After all, we have set of rules and we will predict for every user 1 or 0:

  1. predict 1 - if MORE ACTION OF RULES ARE SAYING 1(vote are multiply by it's fittnes)
  2. predict 0 - if MORE ACTION OF RULES ARE SAYING 0(vote are multiply by it's fittnes)
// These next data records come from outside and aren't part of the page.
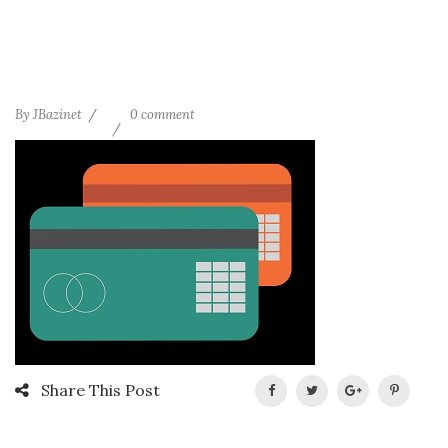
By
JBazinet
0 comment
Share This Post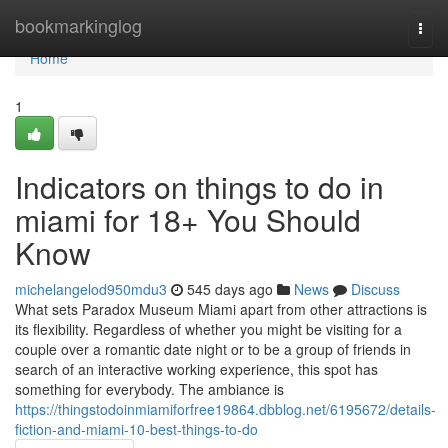
Home
bookmarkinglog
Togg
navi
Home
1
Indicators on things to do in
miami for 18+ You Should
Know
michelangelod950mdu3
545 days ago
News
Discuss
What sets Paradox Museum Miami apart from other attractions is
its flexibility. Regardless of whether you might be visiting for a
couple over a romantic date night or to be a group of friends in
search of an interactive working experience, this spot has
something for everybody. The ambiance is
https://thingstodoinmiamiforfree19864.dbblog.net/6195672/details-
fiction-and-miami-10-best-things-to-do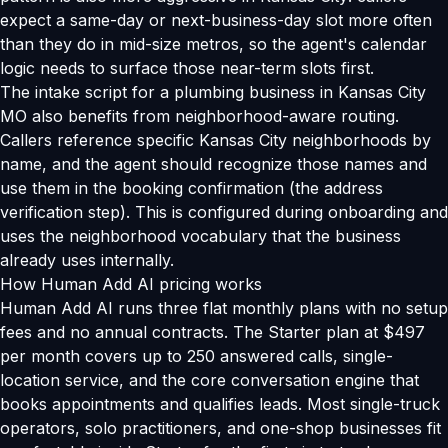
expect a same-day or next-business-day slot more often
than they do in mid-size metros, so the agent's calendar
logic needs to surface those near-term slots first.
The intake script for a plumbing business in Kansas City
MO also benefits from neighborhood-aware routing.
Callers reference specific Kansas City neighborhoods by
name, and the agent should recognize those names and
use them in the booking confirmation (the address
verification step). This is configured during onboarding and
uses the neighborhood vocabulary that the business
already uses internally.
How Human Add AI pricing works
Human Add AI runs three flat monthly plans with no setup
fees and no annual contracts. The Starter plan at $497
per month covers up to 250 answered calls, single-
location service, and the core conversation engine that
books appointments and qualifies leads. Most single-truck
operators, solo practitioners, and one-shop businesses fit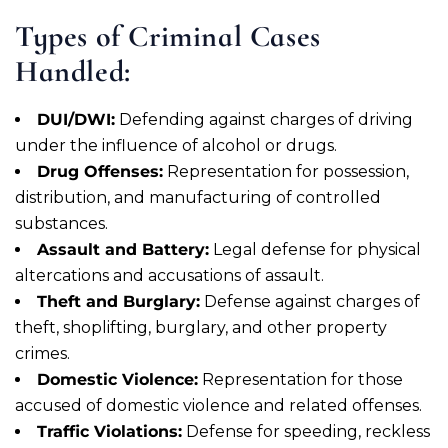
Types of Criminal Cases
Handled:
DUI/DWI:
Defending against charges of driving
under the influence of alcohol or drugs.
Drug Offenses:
Representation for possession,
distribution, and manufacturing of controlled
substances.
Assault and Battery:
Legal defense for physical
altercations and accusations of assault.
Theft and Burglary:
Defense against charges of
theft, shoplifting, burglary, and other property
crimes.
Domestic Violence:
Representation for those
accused of domestic violence and related offenses.
Traffic Violations:
Defense for speeding, reckless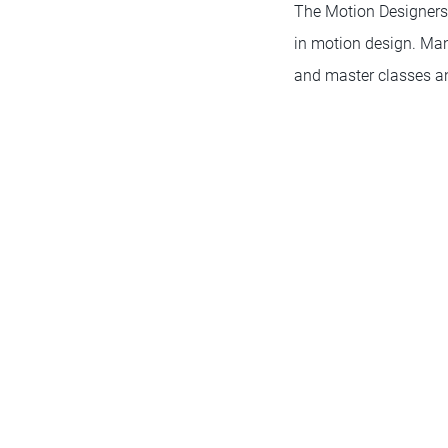
The Motion Designers
in motion design. Many
and master classes and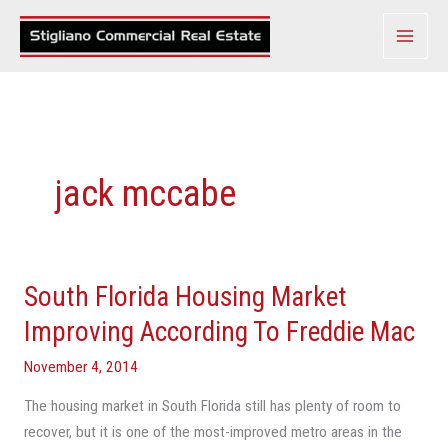
Skip
to
content
jack mccabe
South Florida Housing Market
South
Florida
Improving According To Freddie Mac
Housing
November 4, 2014
Market
Improving
The housing market in South Florida still has plenty of room to
According
recover, but it is one of the most-improved metro areas in the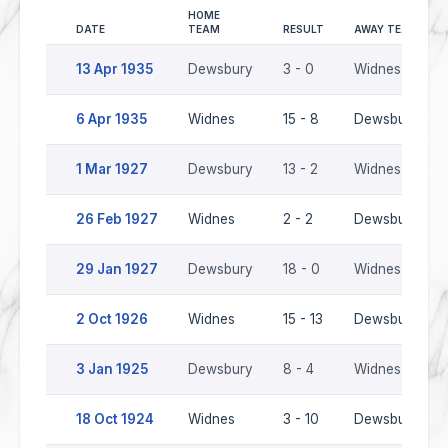
HOME
DATE
TEAM
RESULT
AWAY TEAM
13 Apr 1935
Dewsbury
3 - 0
Widnes
6 Apr 1935
Widnes
15 - 8
Dewsbury
1 Mar 1927
Dewsbury
13 - 2
Widnes
26 Feb 1927
Widnes
2 - 2
Dewsbury
29 Jan 1927
Dewsbury
18 - 0
Widnes
2 Oct 1926
Widnes
15 - 13
Dewsbury
3 Jan 1925
Dewsbury
8 - 4
Widnes
18 Oct 1924
Widnes
3 - 10
Dewsbury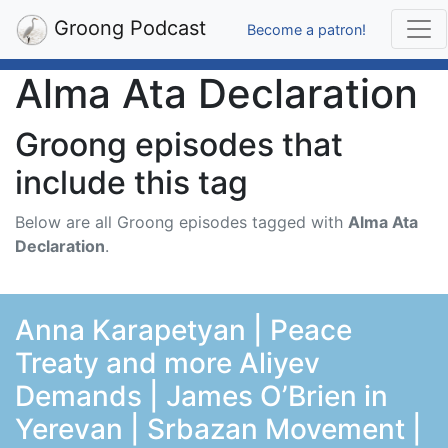
Groong Podcast
Become a patron!
Alma Ata Declaration
Groong episodes that
include this tag
Below are all Groong episodes tagged with
Alma Ata
Declaration
.
Anna Karapetyan | Peace
Treaty and more Aliyev
Demands | James O’Brien in
Yerevan | Srbazan Movement |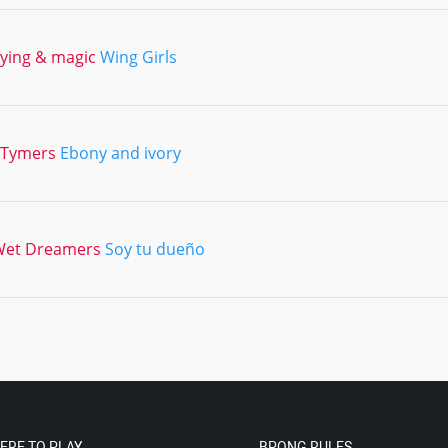
lying & magic
Wing Girls
2Tymers
Ebony and ivory
Wet Dreamers
Soy tu dueño
ERE TO PLAY
BPONG RULES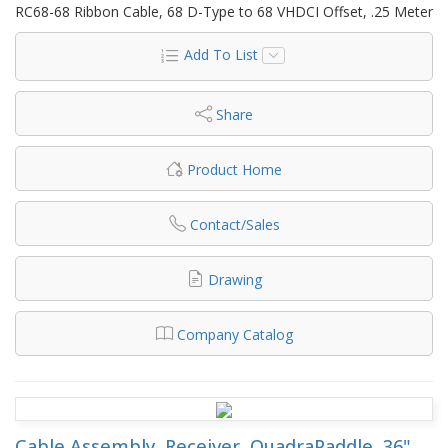
RC68-68 Ribbon Cable, 68 D-Type to 68 VHDCI Offset, .25 Meter
Add To List
Share
Product Home
Contact/Sales
Drawing
Company Catalog
Cable Assembly, Receiver, QuadraPaddle, 36",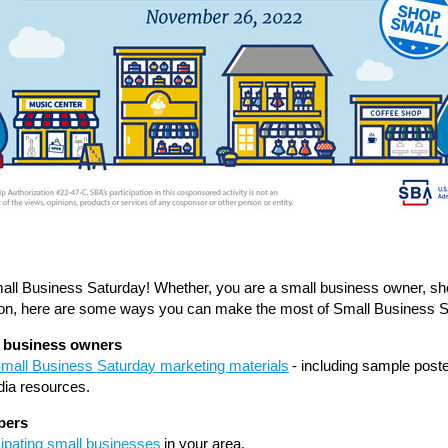
ll Business Saturday
! Whether, you are a small business owner, sh
ion, here are some ways you can make the most of Small Business S
l business owners
Small Business Saturday marketing materials
- including sample post
dia resources.
pers
cipating small businesses
in your area.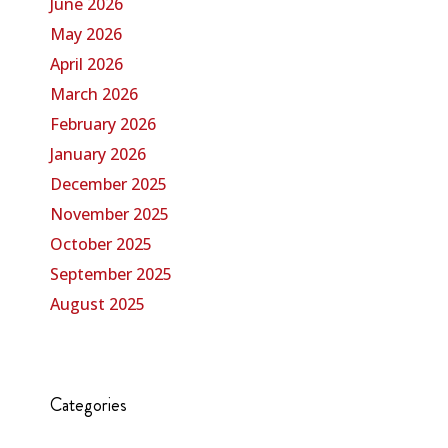
June 2026
May 2026
April 2026
March 2026
February 2026
January 2026
December 2025
November 2025
October 2025
September 2025
August 2025
Categories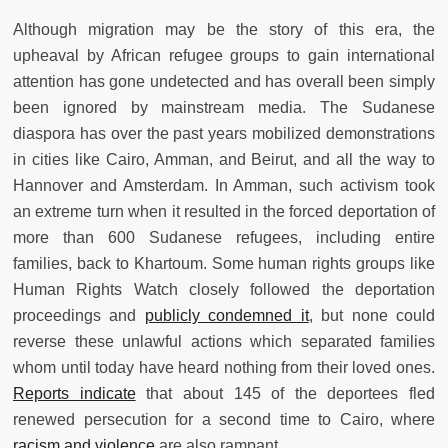
Although migration may be the story of this era, the
upheaval by African refugee groups to gain international
attention has gone undetected and has overall been simply
been ignored by mainstream media. The Sudanese
diaspora has over the past years mobilized demonstrations
in cities like Cairo, Amman, and Beirut, and all the way to
Hannover and Amsterdam. In Amman, such activism took
an extreme turn when it resulted in the forced deportation of
more than 600 Sudanese refugees, including entire
families, back to Khartoum. Some human rights groups like
Human Rights Watch closely followed the deportation
proceedings and
publicly condemned it
, but none could
reverse these unlawful actions which separated families
whom until today have heard nothing from their loved ones.
Reports indicate
that about 145 of the deportees fled
renewed persecution for a second time to Cairo, where
racism and violence
are also rampant.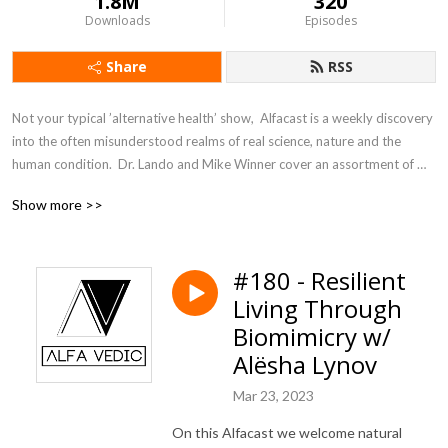
1.8M
320
Downloads
Episodes
Share
RSS
Not your typical ’alternative health’ show,  Alfacast is a weekly discovery 
into the often misunderstood realms of real science, nature and the 
human condition.  Dr. Lando and Mike Winner cover an assortment of 
topics from a unique perspective seldom heard in today’s counter 
Show more >>
culture echo chamber.
#180 - Resilient
Living Through
Biomimicry w/
Alësha Lynov
Mar 23, 2023
On this Alfacast we welcome natural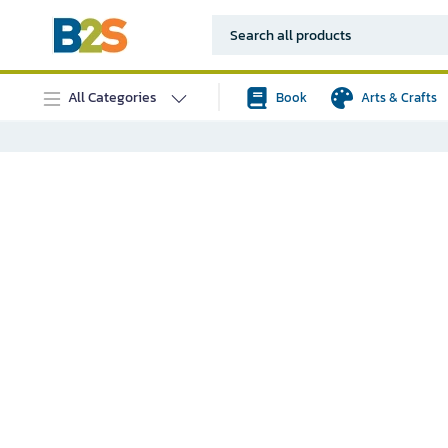
All Categories
Book
Arts & Crafts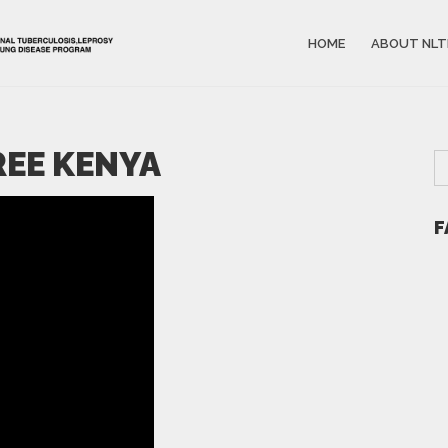
HOME
ABOUT NLT
FREE KENYA
F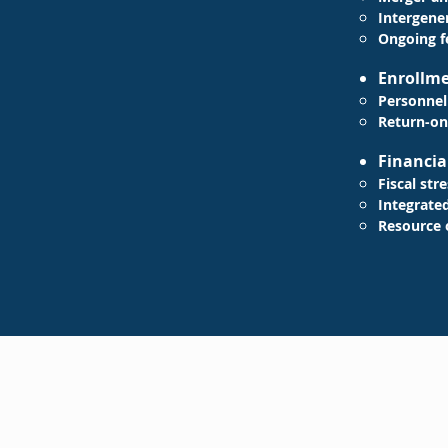
Intergener
Ongoing
f
​​Enroll
Personnel
Return-on
Financia
Fiscal str
Integrate
Resource 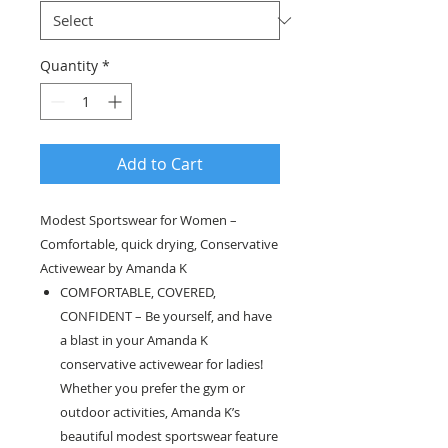
Quantity
*
Add to Cart
Modest Sportswear for Women –
Comfortable, quick drying, Conservative
Activewear by Amanda K
COMFORTABLE, COVERED,
CONFIDENT – Be yourself, and have
a blast in your Amanda K
conservative activewear for ladies!
Whether you prefer the gym or
outdoor activities, Amanda K’s
beautiful modest sportswear feature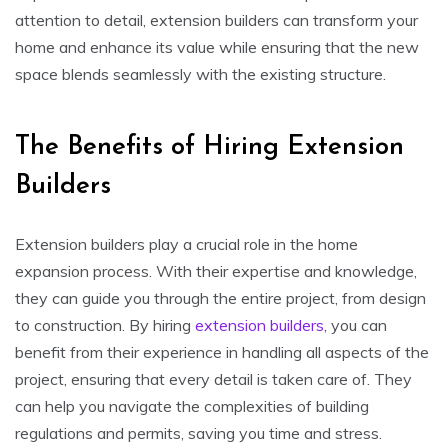
attention to detail, extension builders can transform your
home and enhance its value while ensuring that the new
space blends seamlessly with the existing structure.
The Benefits of Hiring Extension
Builders
Extension builders play a crucial role in the home
expansion process. With their expertise and knowledge,
they can guide you through the entire project, from design
to construction. By hiring
extension builders
, you can
benefit from their experience in handling all aspects of the
project, ensuring that every detail is taken care of. They
can help you navigate the complexities of building
regulations and permits, saving you time and stress.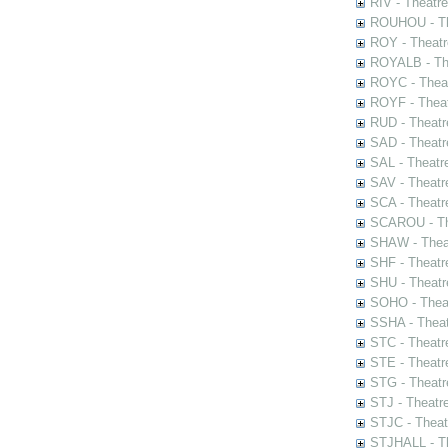
RIV - Theatr
ROUHOU - Th
ROY - Theatr
ROYALB - The
ROYC - Theat
ROYF - Theat
RUD - Theatr
SAD - Theatr
SAL - Theatr
SAV - Theatr
SCA - Theatr
SCAROU - The
SHAW - Thea
SHF - Theatr
SHU - Theatr
SOHO - Theat
SSHA - Theat
STC - Theatr
STE - Theatr
STG - Theatr
STJ - Theatr
STJC - Theat
STJHALL - Th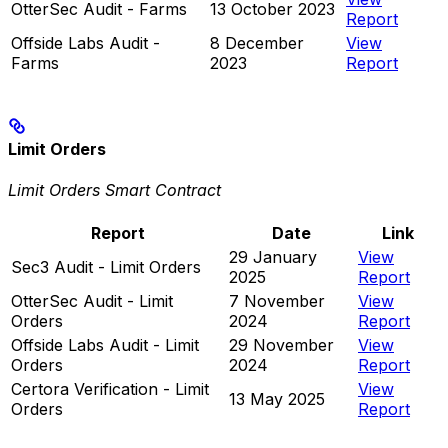
OtterSec Audit - Farms
13 October 2023
Report
Offside Labs Audit -
8 December
View
Farms
2023
Report
Limit Orders
Limit Orders Smart Contract
Report
Date
Link
29 January
View
Sec3 Audit - Limit Orders
2025
Report
OtterSec Audit - Limit
7 November
View
Orders
2024
Report
Offside Labs Audit - Limit
29 November
View
Orders
2024
Report
Certora Verification - Limit
View
13 May 2025
Orders
Report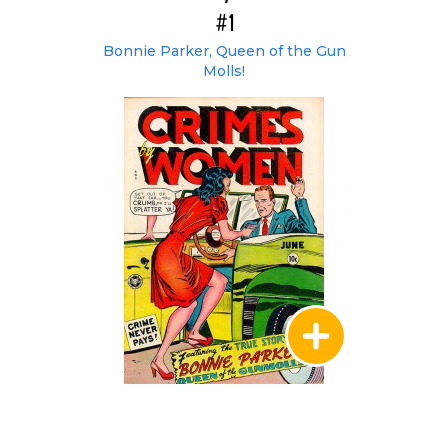
#1
Bonnie Parker, Queen of the Gun
Molls!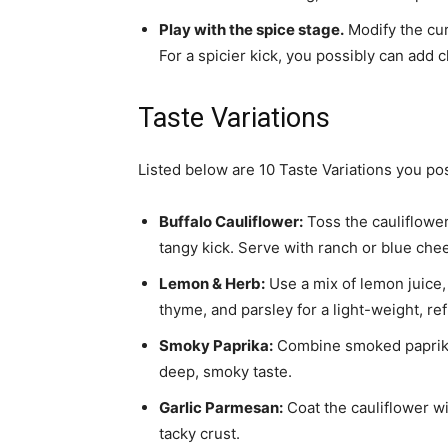
Play with the spice stage.
Modify the cu
For a spicier kick, you possibly can add 
Taste Variations
Listed below are 10 Taste Variations you pos
Buffalo Cauliflower:
Toss the cauliflowe
tangy kick. Serve with ranch or blue che
Lemon & Herb:
Use a mix of lemon juice, 
thyme, and parsley for a light-weight, ref
Smoky Paprika:
Combine smoked paprika, 
deep, smoky taste.
Garlic Parmesan:
Coat the cauliflower wit
tacky crust.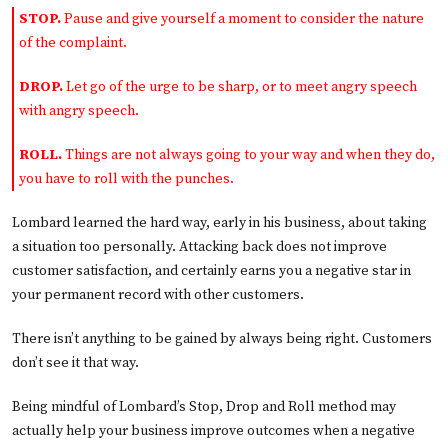
STOP.
Pause and give yourself a moment to consider the nature
of the complaint.
DROP.
Let go of the urge to be sharp, or to meet angry speech
with angry speech.
ROLL.
Things are not always going to your way and when they do,
you have to roll with the punches.
Lombard learned the hard way, early in his business, about taking
a situation too personally. Attacking back does not improve
customer satisfaction, and certainly earns you a negative star in
your permanent record with other customers.
There isn’t anything to be gained by always being right. Customers
don’t see it that way.
Being mindful of Lombard’s Stop, Drop and Roll method may
actually help your business improve outcomes when a negative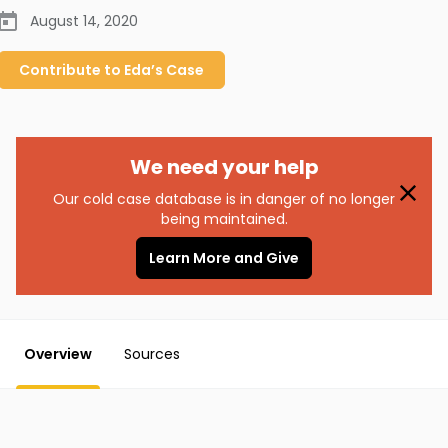
August 14, 2020
Contribute to
Eda’s
Case
We need your help
Our cold case database is in danger of no longer
being maintained.
Learn More and Give
Overview
Sources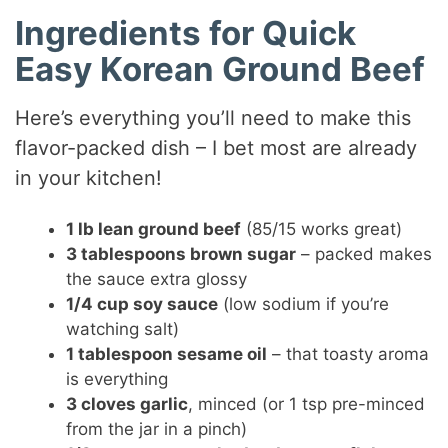
a
Ingredients for Quick
y
Easy Korean Ground Beef
V
Here’s everything you’ll need to make this
flavor-packed dish – I bet most are already
i
in your kitchen!
1 lb lean ground beef
(85/15 works great)
d
3 tablespoons brown sugar
– packed makes
the sauce extra glossy
e
1/4 cup soy sauce
(low sodium if you’re
watching salt)
o
1 tablespoon sesame oil
– that toasty aroma
is everything
3 cloves garlic
, minced (or 1 tsp pre-minced
from the jar in a pinch)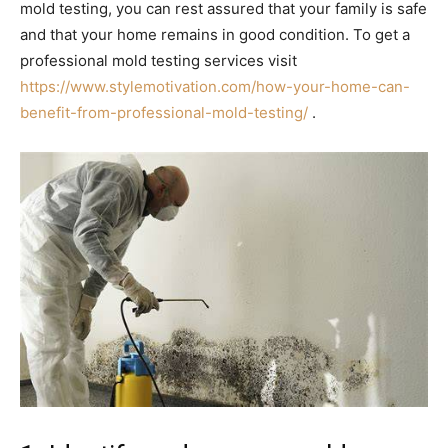
mold testing, you can rest assured that your family is safe
and that your home remains in good condition. To get a
professional mold testing services visit
https://www.stylemotivation.com/how-your-home-can-
benefit-from-professional-mold-testing/
.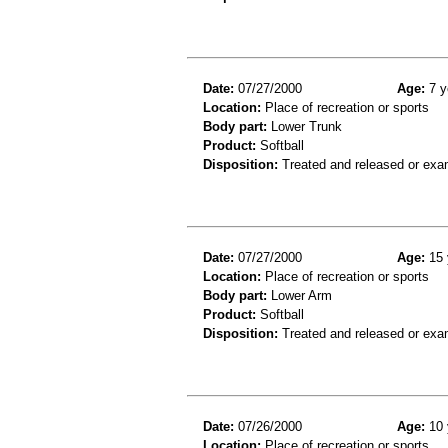
Date:
07/27/2000
Age:
7 y
Location:
Place of recreation or sports
Body part:
Lower Trunk
Product:
Softball
Disposition:
Treated and released or exa
Date:
07/27/2000
Age:
15 
Location:
Place of recreation or sports
Body part:
Lower Arm
Product:
Softball
Disposition:
Treated and released or exa
Date:
07/26/2000
Age:
10 
Location:
Place of recreation or sports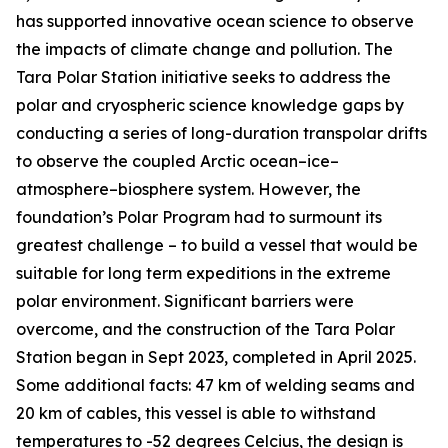
has supported innovative ocean science to observe
the impacts of climate change and pollution. The
Tara Polar Station initiative seeks to address the
polar and cryospheric science knowledge gaps by
conducting a series of long-duration transpolar drifts
to observe the coupled Arctic ocean–ice–
atmosphere–biosphere system. However, the
foundation’s Polar Program had to surmount its
greatest challenge – to build a vessel that would be
suitable for long term expeditions in the extreme
polar environment. Significant barriers were
overcome, and the construction of the Tara Polar
Station began in Sept 2023, completed in April 2025.
Some additional facts: 47 km of welding seams and
20 km of cables, this vessel is able to withstand
temperatures to -52 degrees Celcius, the design is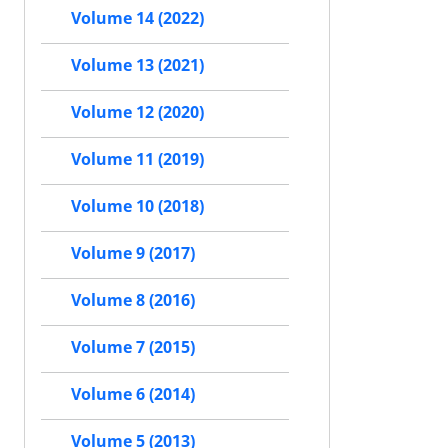
Volume 14 (2022)
Volume 13 (2021)
Volume 12 (2020)
Volume 11 (2019)
Volume 10 (2018)
Volume 9 (2017)
Volume 8 (2016)
Volume 7 (2015)
Volume 6 (2014)
Volume 5 (2013)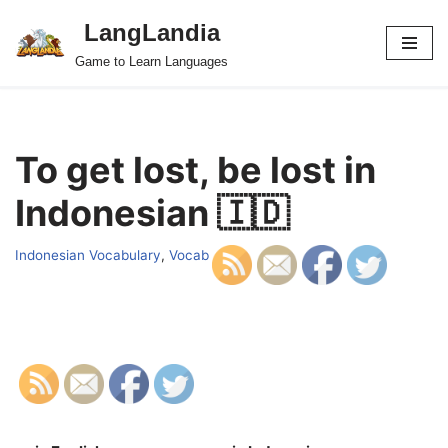
LangLandia
Skip
Game to Learn Languages
to
content
To get lost, be lost in
Indonesian 🇮🇩
Indonesian Vocabulary
,
Vocab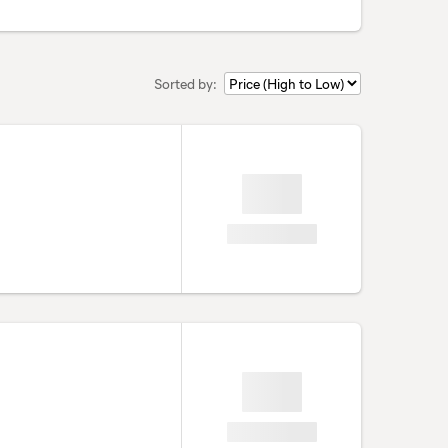
Sorted by: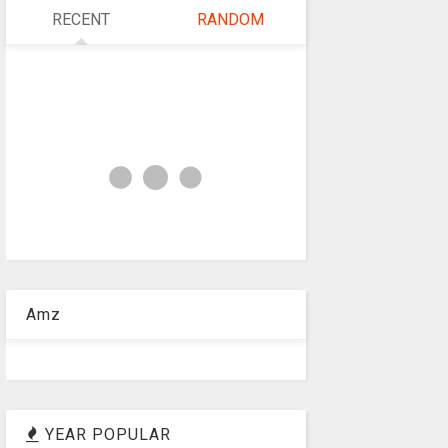
RECENT
RANDOM
Amz
YEAR POPULAR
Actually, it's kind of ensemble learning.

Data & Results

Useri.png

As I mentioned only not-binary variable is 'number of PV in period A'. I will use it in following way:

  1. FILTER USER WITH AT LEAST X PV(X > PV IN PERIOD A)
  2. DIVIDE TO TRAIN & TEST DATA
  3. RUN LCS ON TRAIN DATA
  4. RESULT FOR TEST & TRAIN DATA WITH Y BEST(BY FITNESS) LCS RULES

I set after experiments and trade off with time Y(number of used rules) to 100

1, for x > 3:

test data => TRUE POSITIVE(TP) = 1820, FALSE POSITIVE(FP) = 886, TRUE NEGATIVE(TN) = 622, FALSE NEGATIVE (FN) = 854 => Precision is 0.6726 train data => TRUE POSITIVE(TP) = 7480, FALSE POSITIVE(FP) = 3308, TRUE NEGATIVE(TN) = 2708, FALSE NEGATIVE (FN) = 3360


2, for x > 5: test data => TRUE POSITIVE(TP) = 850, FALSE POSITIVE(FP) =376 , TRUE NEGATIVE(TN) = 233, FALSE NEGATIVE (FN) = 261 => Precision 0.6933 train data => TRUE POSITIVE(TP) = 3412, FALSE POSITIVE(FP) = 1505, TRUE NEGATIVE(TN) = 970, FALSE NEGATIVE (FN) = 958


1, for x > 7:

test data => TRUE POSITIVE(TP) = 684, FALSE POSITIVE(FP) = 569, TRUE NEGATIVE(TN) = 148, FALSE NEGATIVE (FN) = 84 => Precision 0.5459 train data => TRUE POSITIVE(TP) = 2638, FALSE POSITIVE(FP) = 2205, TRUE NEGATIVE(TN) = 664, FALSE NEGATIVE (FN) = 443


Best precision for this experiment set, almost70 %, is to have at least 5 PV and I'm providing also 15 most improtant rule for that:

  1. 111#100###00#0000##1##1###01#01#00
  2. 00000110#00##00####0#0#0#0#0100#00
  3. 1#####00#00#0###111#111000####100
  4. 0#####0###0#000#0#01####00#1001#0#
  5. #0000###00##00000#1##1##00##0##000
  6. 1110###10#0#0#000011#1#10##10##000
  7. 1#1###1##0000##010#1#1##0001#00#00
  8. #110#110000##00010#011###001000000
  9. 1100##1#0###00#0###0#1110#0100#0##
  10. 1110###10000#0#00###0#110#01##1000
  11. 11###011#0#0#000#####1#100#1001000
  12. #000#0#0#0000####0#00#1001#0000##0
  13. 1#101001####00000010001100#1#000##
  14. 1100###1##0#0000##0#1#1##0001##0#0
  15. #00#1#00##0#0#000##00#0#0##0000#00
  16. 11#01#1#0#0##0#00###1011#00100#00#
  17. #0#00##00#0##000#00#10##00010##000

Code

CODE HERE

Conclusion

LCS provide interesting approach to solving machine learning problem. The main advantage of this approach is extremely straightforward representation of rules from rule population on comparison of often used neural network or random forrest.